Kamis, 6 Oktober 2022

Silpa Rp 107 M Tak Bisa Digunakan di APBD Perubahan

Kamis, 02 Juni 2022 | 11:16:48 WIB


Penjabat Bupati Sarolangun Henrizal
Penjabat Bupati Sarolangun Henrizal / dok/Metrojambi.com

SAROLANGUN - Penjabat Bupati Sarolangun Henrizal mengungkapkan, ada Sisa Lebih Pembiayaan Anggaran (Silpa) yang cukup besar di Pemerintah Kabupaten Sarolangun tahun 2022.

Kepala Badan Pengelolaan Keuangan dan Aset Daerah (BPKAD) Sarolangun, Emalia Sari mengatakan hal tersebut merupakan hasil audit BPK yang disampaikan Pj Bupati beberapa waktu lalu.

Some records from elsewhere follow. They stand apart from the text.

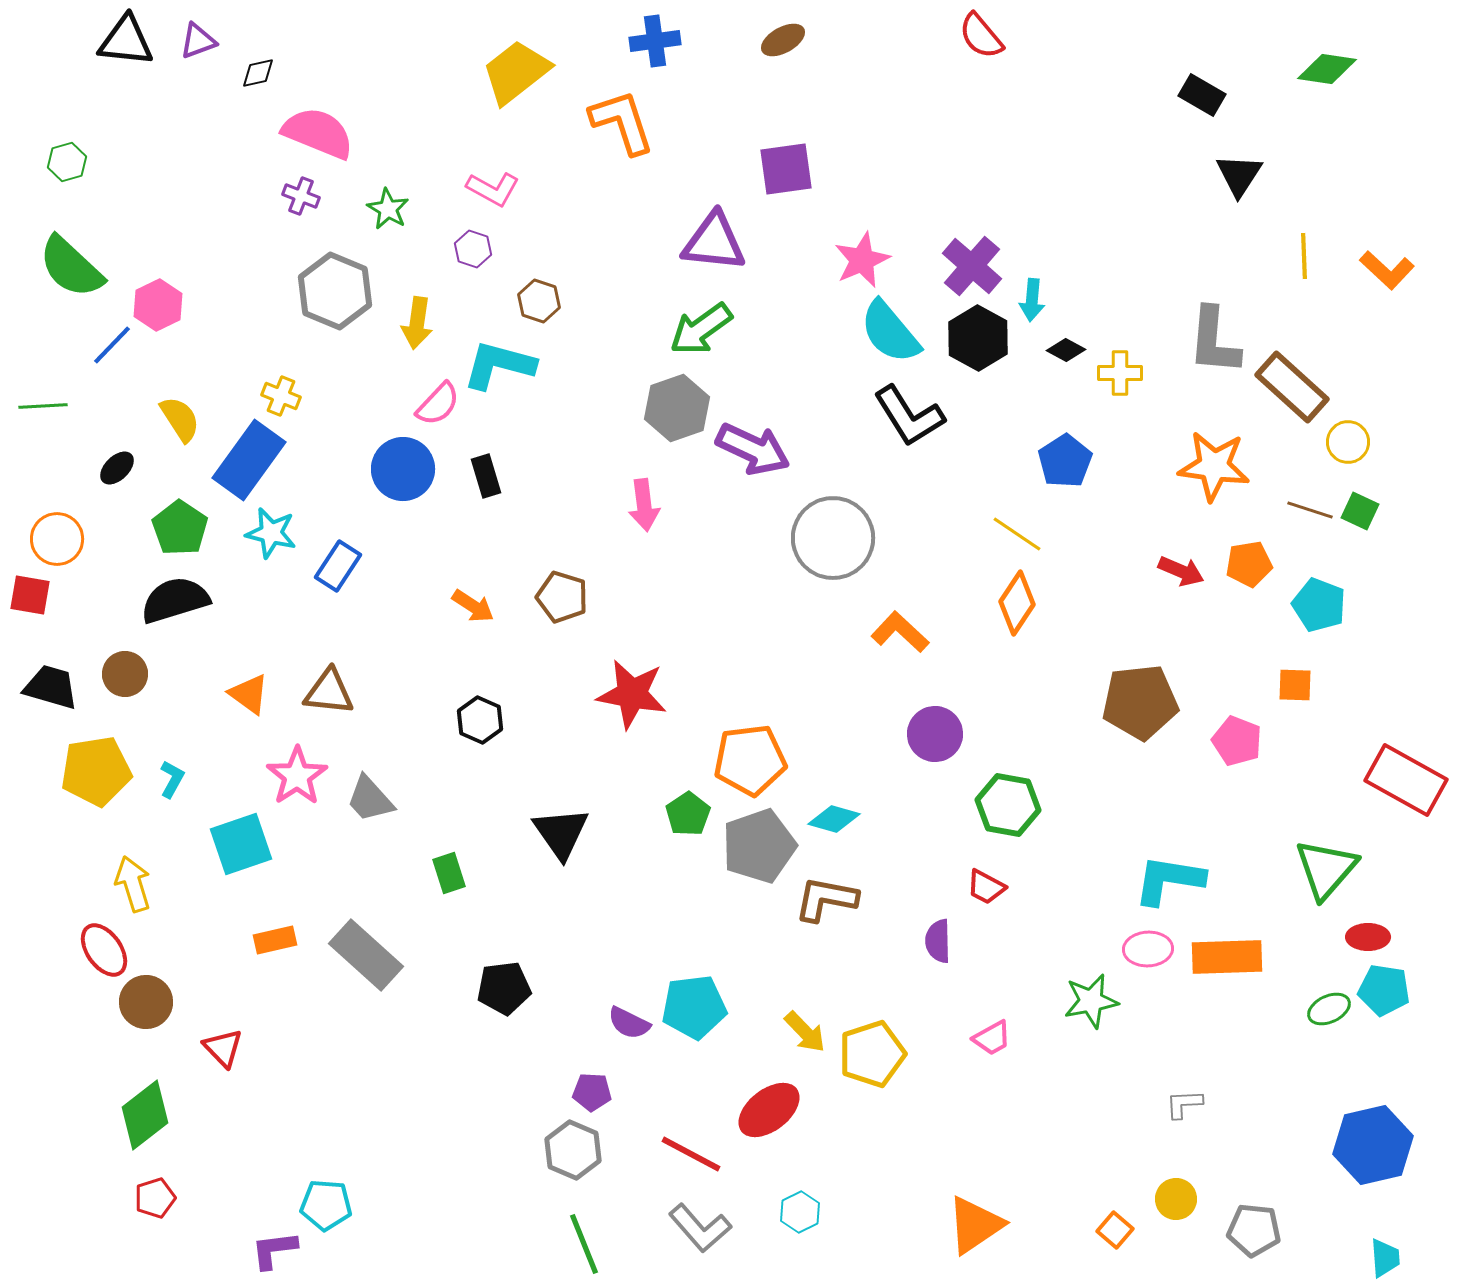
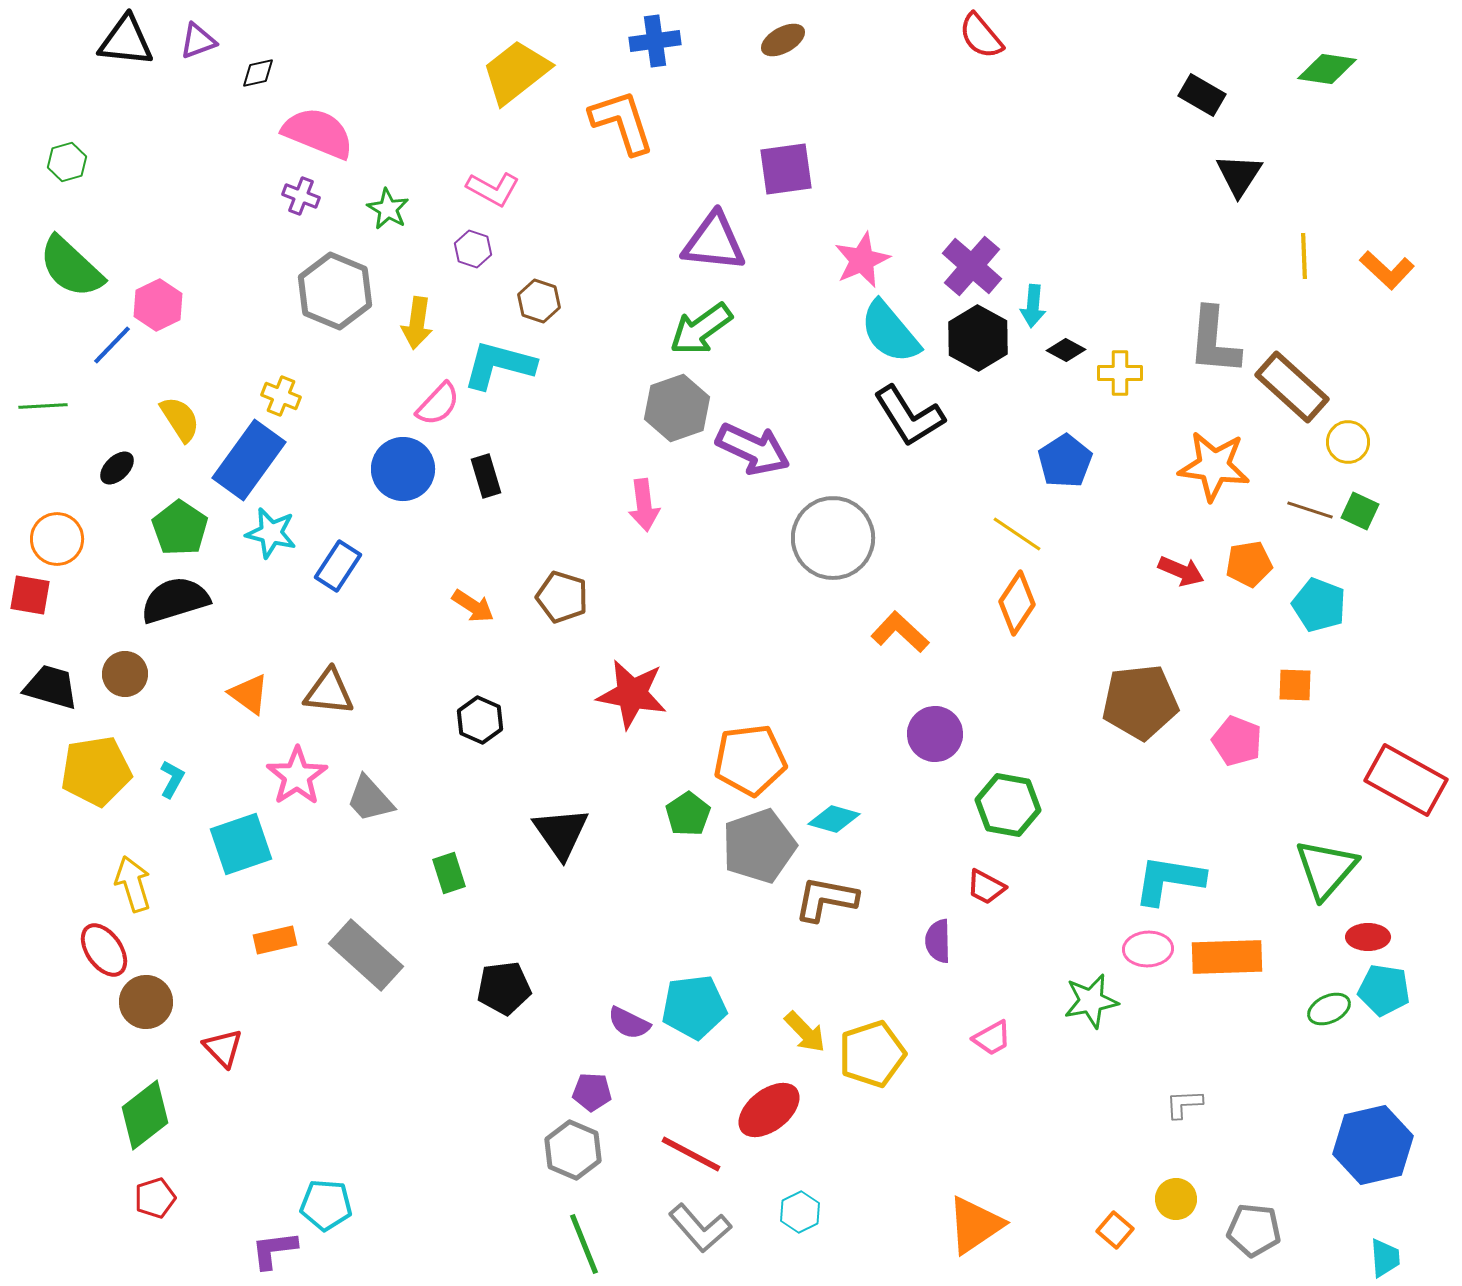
cyan arrow at (1032, 300): moved 1 px right, 6 px down
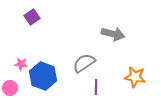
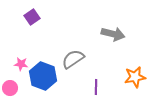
gray semicircle: moved 11 px left, 4 px up
orange star: rotated 20 degrees counterclockwise
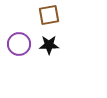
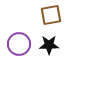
brown square: moved 2 px right
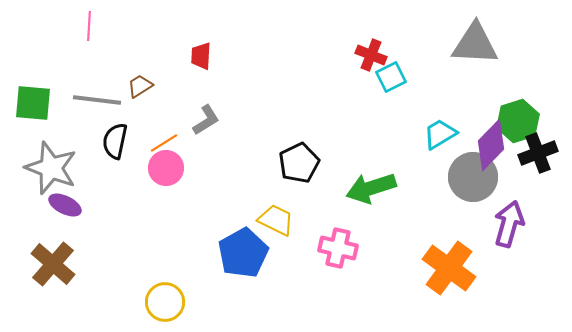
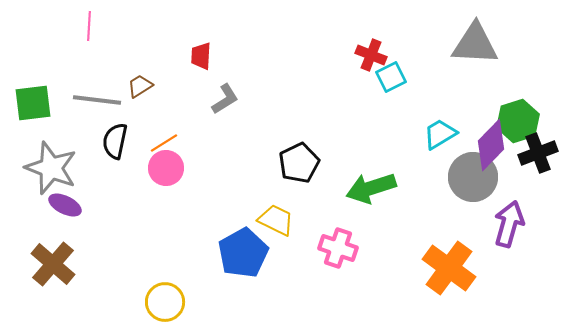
green square: rotated 12 degrees counterclockwise
gray L-shape: moved 19 px right, 21 px up
pink cross: rotated 6 degrees clockwise
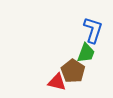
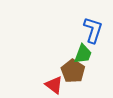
green trapezoid: moved 3 px left, 1 px down
red triangle: moved 3 px left, 3 px down; rotated 24 degrees clockwise
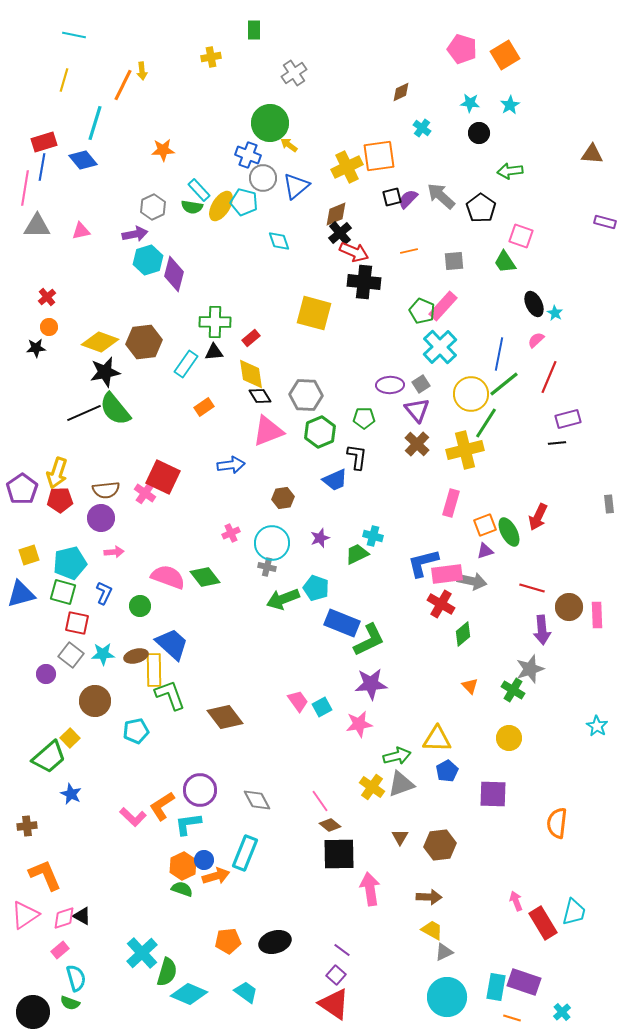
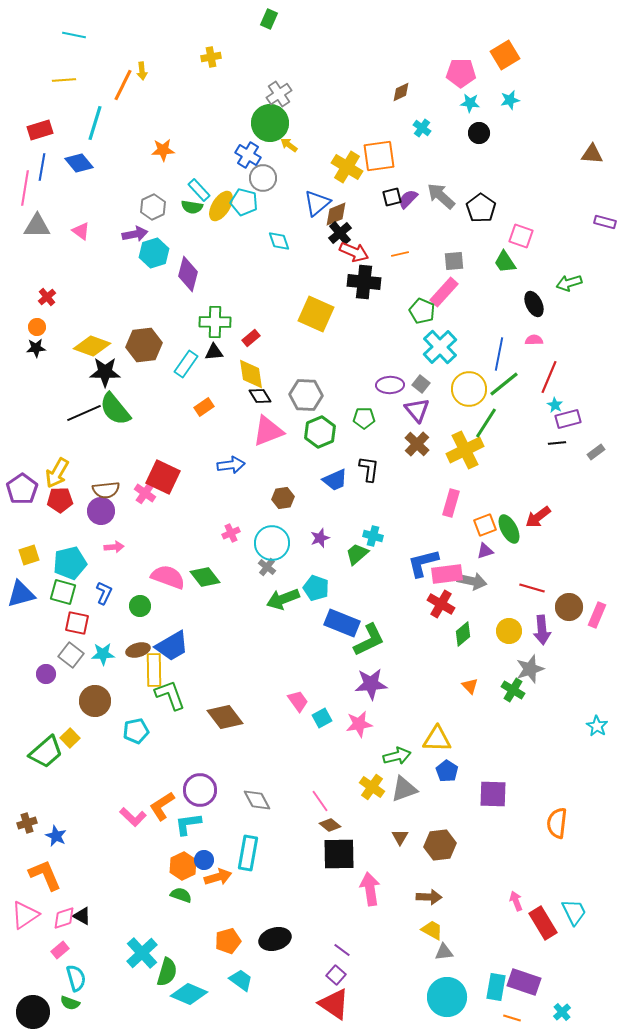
green rectangle at (254, 30): moved 15 px right, 11 px up; rotated 24 degrees clockwise
pink pentagon at (462, 49): moved 1 px left, 24 px down; rotated 16 degrees counterclockwise
gray cross at (294, 73): moved 15 px left, 21 px down
yellow line at (64, 80): rotated 70 degrees clockwise
cyan star at (510, 105): moved 5 px up; rotated 18 degrees clockwise
red rectangle at (44, 142): moved 4 px left, 12 px up
blue cross at (248, 155): rotated 10 degrees clockwise
blue diamond at (83, 160): moved 4 px left, 3 px down
yellow cross at (347, 167): rotated 32 degrees counterclockwise
green arrow at (510, 171): moved 59 px right, 112 px down; rotated 10 degrees counterclockwise
blue triangle at (296, 186): moved 21 px right, 17 px down
pink triangle at (81, 231): rotated 48 degrees clockwise
orange line at (409, 251): moved 9 px left, 3 px down
cyan hexagon at (148, 260): moved 6 px right, 7 px up
purple diamond at (174, 274): moved 14 px right
pink rectangle at (443, 306): moved 1 px right, 14 px up
yellow square at (314, 313): moved 2 px right, 1 px down; rotated 9 degrees clockwise
cyan star at (555, 313): moved 92 px down
orange circle at (49, 327): moved 12 px left
pink semicircle at (536, 340): moved 2 px left; rotated 42 degrees clockwise
yellow diamond at (100, 342): moved 8 px left, 4 px down
brown hexagon at (144, 342): moved 3 px down
black star at (105, 372): rotated 12 degrees clockwise
gray square at (421, 384): rotated 18 degrees counterclockwise
yellow circle at (471, 394): moved 2 px left, 5 px up
yellow cross at (465, 450): rotated 12 degrees counterclockwise
black L-shape at (357, 457): moved 12 px right, 12 px down
yellow arrow at (57, 473): rotated 12 degrees clockwise
gray rectangle at (609, 504): moved 13 px left, 52 px up; rotated 60 degrees clockwise
red arrow at (538, 517): rotated 28 degrees clockwise
purple circle at (101, 518): moved 7 px up
green ellipse at (509, 532): moved 3 px up
pink arrow at (114, 552): moved 5 px up
green trapezoid at (357, 554): rotated 15 degrees counterclockwise
gray cross at (267, 567): rotated 24 degrees clockwise
pink rectangle at (597, 615): rotated 25 degrees clockwise
blue trapezoid at (172, 644): moved 2 px down; rotated 108 degrees clockwise
brown ellipse at (136, 656): moved 2 px right, 6 px up
cyan square at (322, 707): moved 11 px down
yellow circle at (509, 738): moved 107 px up
green trapezoid at (49, 757): moved 3 px left, 5 px up
blue pentagon at (447, 771): rotated 10 degrees counterclockwise
gray triangle at (401, 784): moved 3 px right, 5 px down
blue star at (71, 794): moved 15 px left, 42 px down
brown cross at (27, 826): moved 3 px up; rotated 12 degrees counterclockwise
cyan rectangle at (245, 853): moved 3 px right; rotated 12 degrees counterclockwise
orange arrow at (216, 876): moved 2 px right, 1 px down
green semicircle at (182, 889): moved 1 px left, 6 px down
cyan trapezoid at (574, 912): rotated 40 degrees counterclockwise
orange pentagon at (228, 941): rotated 10 degrees counterclockwise
black ellipse at (275, 942): moved 3 px up
gray triangle at (444, 952): rotated 18 degrees clockwise
cyan trapezoid at (246, 992): moved 5 px left, 12 px up
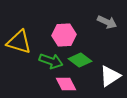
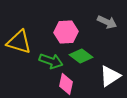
pink hexagon: moved 2 px right, 3 px up
green diamond: moved 1 px right, 4 px up
pink diamond: rotated 40 degrees clockwise
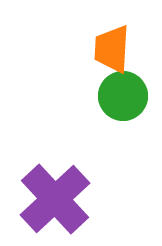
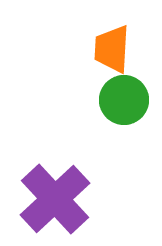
green circle: moved 1 px right, 4 px down
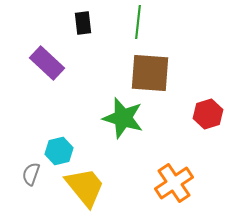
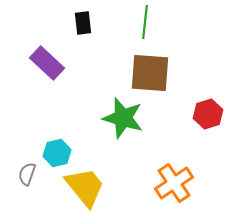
green line: moved 7 px right
cyan hexagon: moved 2 px left, 2 px down
gray semicircle: moved 4 px left
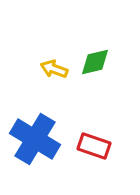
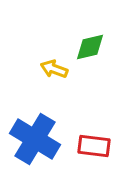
green diamond: moved 5 px left, 15 px up
red rectangle: rotated 12 degrees counterclockwise
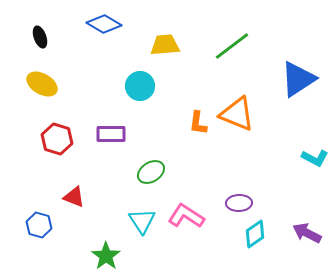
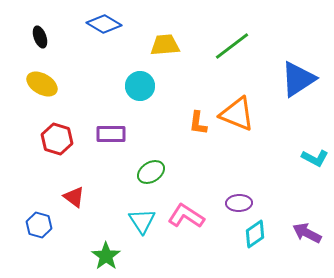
red triangle: rotated 15 degrees clockwise
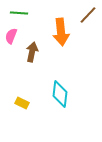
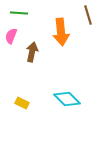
brown line: rotated 60 degrees counterclockwise
cyan diamond: moved 7 px right, 5 px down; rotated 52 degrees counterclockwise
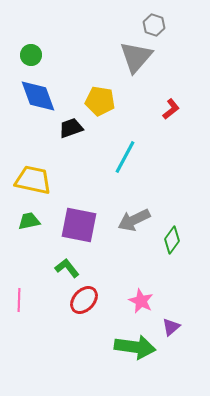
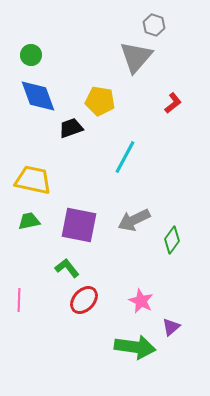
red L-shape: moved 2 px right, 6 px up
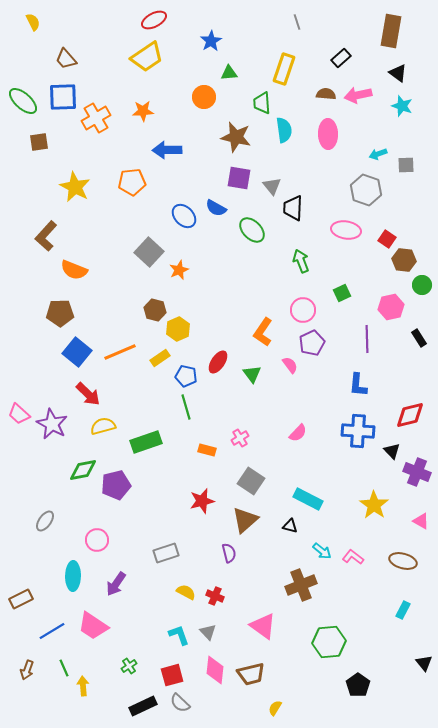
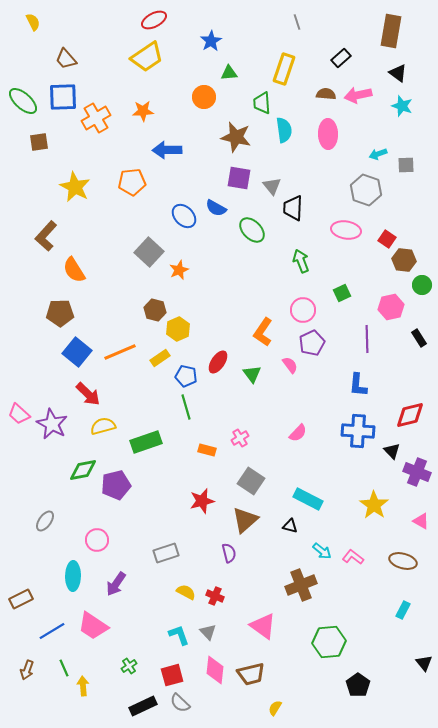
orange semicircle at (74, 270): rotated 36 degrees clockwise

"Itu bukanlah Silpa yang artinya uangnya bisa kita gunakan di perubahan APBD. Tapi Rp 107 miliar itu adalah total keseluruhan uang yang didalamnya sudah ada peruntukan," ujarnya, Kamis (2/6).

Emalia Sari menyebutkan, dari Rp 107 miliar anggaran sisa itu, terdapat beberapa kegiatan yang telah dianggarkan oleh pihaknya termasuk anggaran yang telah dicadangkan.

"Dari 107 miliar itu harus kita ingat lagi, di dalamnya ada kegiatan yang sudah kita anggarkan, yang anggaran itu sudah harus kita cadangkan," jelasnya.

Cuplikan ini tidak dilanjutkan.